_Goal of the exercise_
Every line below between the one holding "публиковать ворованное произведение." and the one holding "или кладет его", inclusive, should be copied exactly, and no other line.

(Saved data entries)

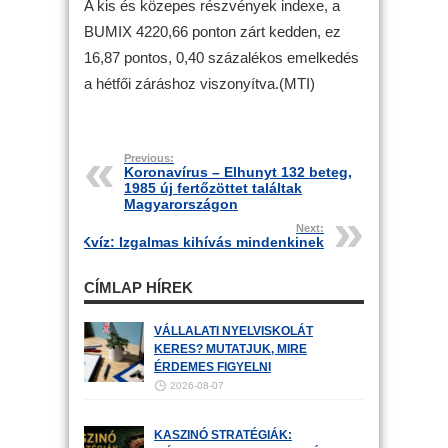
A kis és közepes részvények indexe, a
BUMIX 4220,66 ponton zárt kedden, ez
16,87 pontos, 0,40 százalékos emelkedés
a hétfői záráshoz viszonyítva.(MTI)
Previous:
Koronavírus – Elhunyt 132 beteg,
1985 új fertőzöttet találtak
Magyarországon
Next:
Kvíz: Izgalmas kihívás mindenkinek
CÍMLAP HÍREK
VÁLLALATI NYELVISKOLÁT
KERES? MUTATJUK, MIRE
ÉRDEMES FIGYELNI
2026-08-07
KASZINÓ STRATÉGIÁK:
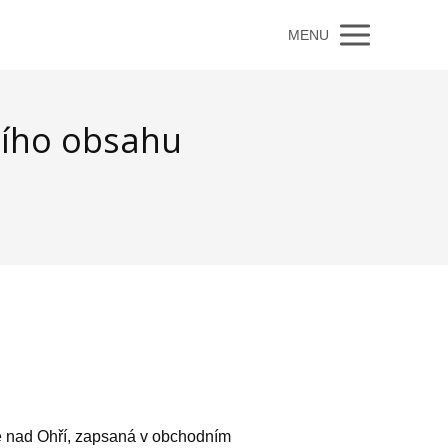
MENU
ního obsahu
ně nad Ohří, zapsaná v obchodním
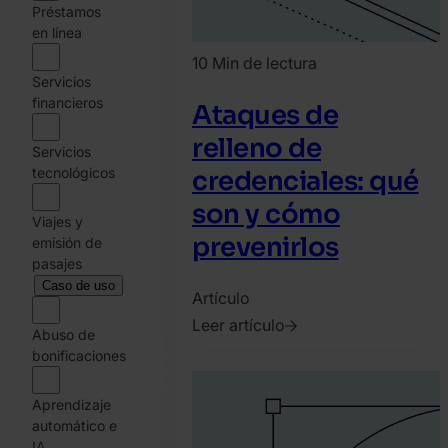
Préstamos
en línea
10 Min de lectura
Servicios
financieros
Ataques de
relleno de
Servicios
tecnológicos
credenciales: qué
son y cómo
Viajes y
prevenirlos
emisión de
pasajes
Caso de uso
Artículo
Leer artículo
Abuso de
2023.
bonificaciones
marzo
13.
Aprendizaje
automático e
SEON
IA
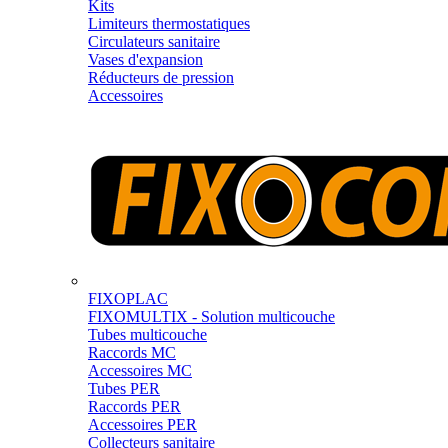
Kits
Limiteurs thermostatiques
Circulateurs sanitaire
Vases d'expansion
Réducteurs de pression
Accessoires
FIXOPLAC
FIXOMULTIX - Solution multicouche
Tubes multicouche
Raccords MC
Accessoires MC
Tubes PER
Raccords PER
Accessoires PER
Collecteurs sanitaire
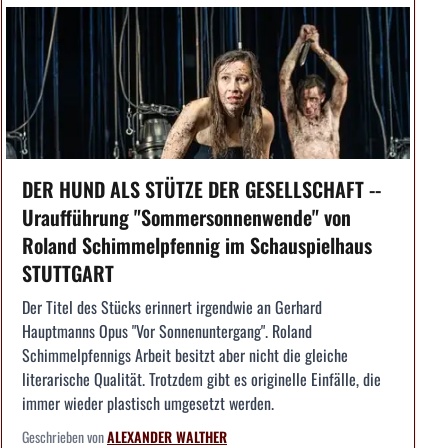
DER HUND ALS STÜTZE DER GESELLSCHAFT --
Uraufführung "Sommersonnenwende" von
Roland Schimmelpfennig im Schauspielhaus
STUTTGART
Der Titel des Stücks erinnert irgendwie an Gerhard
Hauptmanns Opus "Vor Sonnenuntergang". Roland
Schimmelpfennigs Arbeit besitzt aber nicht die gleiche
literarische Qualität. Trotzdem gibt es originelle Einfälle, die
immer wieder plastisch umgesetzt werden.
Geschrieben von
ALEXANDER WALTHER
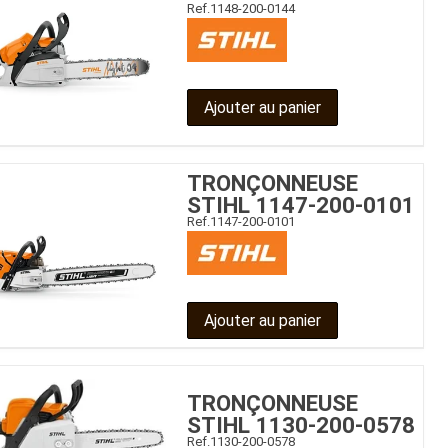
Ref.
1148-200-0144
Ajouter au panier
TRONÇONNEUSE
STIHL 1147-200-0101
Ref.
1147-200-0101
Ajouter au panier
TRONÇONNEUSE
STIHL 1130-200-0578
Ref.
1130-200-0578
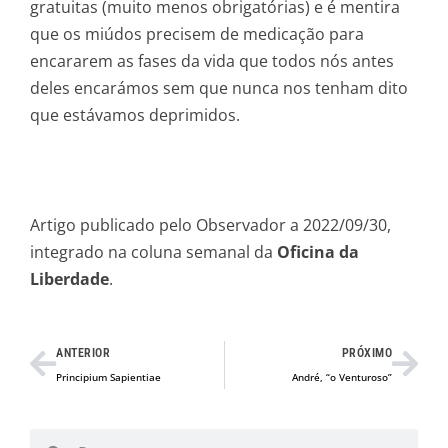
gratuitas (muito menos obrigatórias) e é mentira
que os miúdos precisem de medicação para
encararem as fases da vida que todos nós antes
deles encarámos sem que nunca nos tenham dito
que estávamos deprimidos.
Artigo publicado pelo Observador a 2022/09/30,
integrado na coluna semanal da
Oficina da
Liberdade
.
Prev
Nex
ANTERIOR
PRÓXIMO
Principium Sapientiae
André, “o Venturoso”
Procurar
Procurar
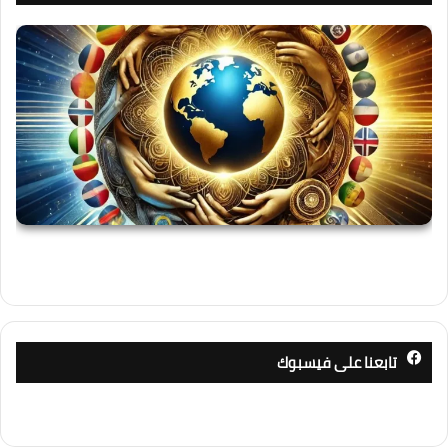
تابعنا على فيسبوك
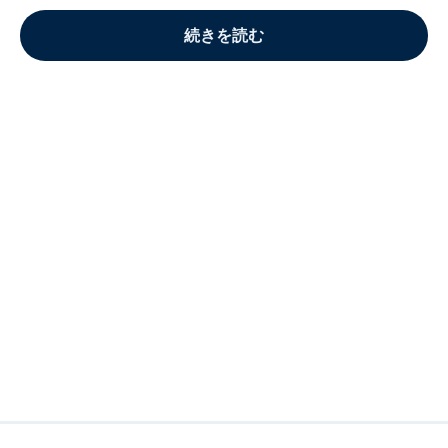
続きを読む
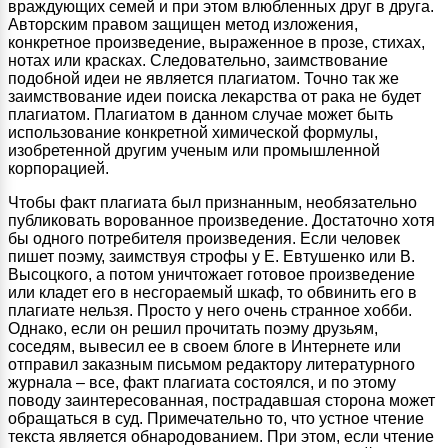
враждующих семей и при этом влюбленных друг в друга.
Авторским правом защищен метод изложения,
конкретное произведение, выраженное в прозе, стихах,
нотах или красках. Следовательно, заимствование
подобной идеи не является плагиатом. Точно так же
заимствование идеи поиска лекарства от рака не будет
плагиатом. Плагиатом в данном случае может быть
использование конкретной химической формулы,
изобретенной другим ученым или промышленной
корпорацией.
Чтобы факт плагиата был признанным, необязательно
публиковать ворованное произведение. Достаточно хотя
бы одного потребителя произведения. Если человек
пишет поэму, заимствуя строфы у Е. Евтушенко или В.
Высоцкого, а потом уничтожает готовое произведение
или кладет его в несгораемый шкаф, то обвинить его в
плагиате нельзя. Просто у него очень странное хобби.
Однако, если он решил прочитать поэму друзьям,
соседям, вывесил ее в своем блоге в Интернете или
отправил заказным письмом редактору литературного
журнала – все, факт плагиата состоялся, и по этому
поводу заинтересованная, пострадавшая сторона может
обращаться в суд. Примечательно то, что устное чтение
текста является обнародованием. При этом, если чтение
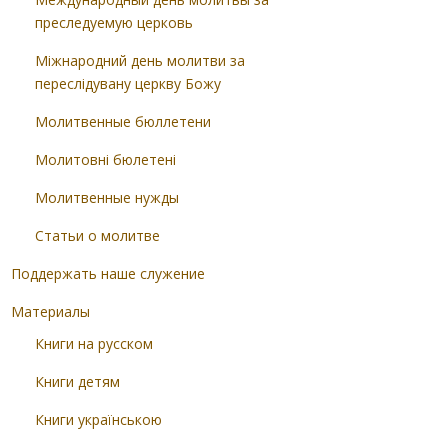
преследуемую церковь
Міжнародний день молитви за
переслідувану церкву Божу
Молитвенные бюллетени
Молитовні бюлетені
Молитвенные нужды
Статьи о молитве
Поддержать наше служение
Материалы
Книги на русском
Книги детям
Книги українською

_Reply to the exercise_
публиковать ворованное произведение. Достаточно хотя
бы одного потребителя произведения. Если человек
пишет поэму, заимствуя строфы у Е. Евтушенко или В.
Высоцкого, а потом уничтожает готовое произведение
или кладет его в несгораемый шкаф, то обвинить его в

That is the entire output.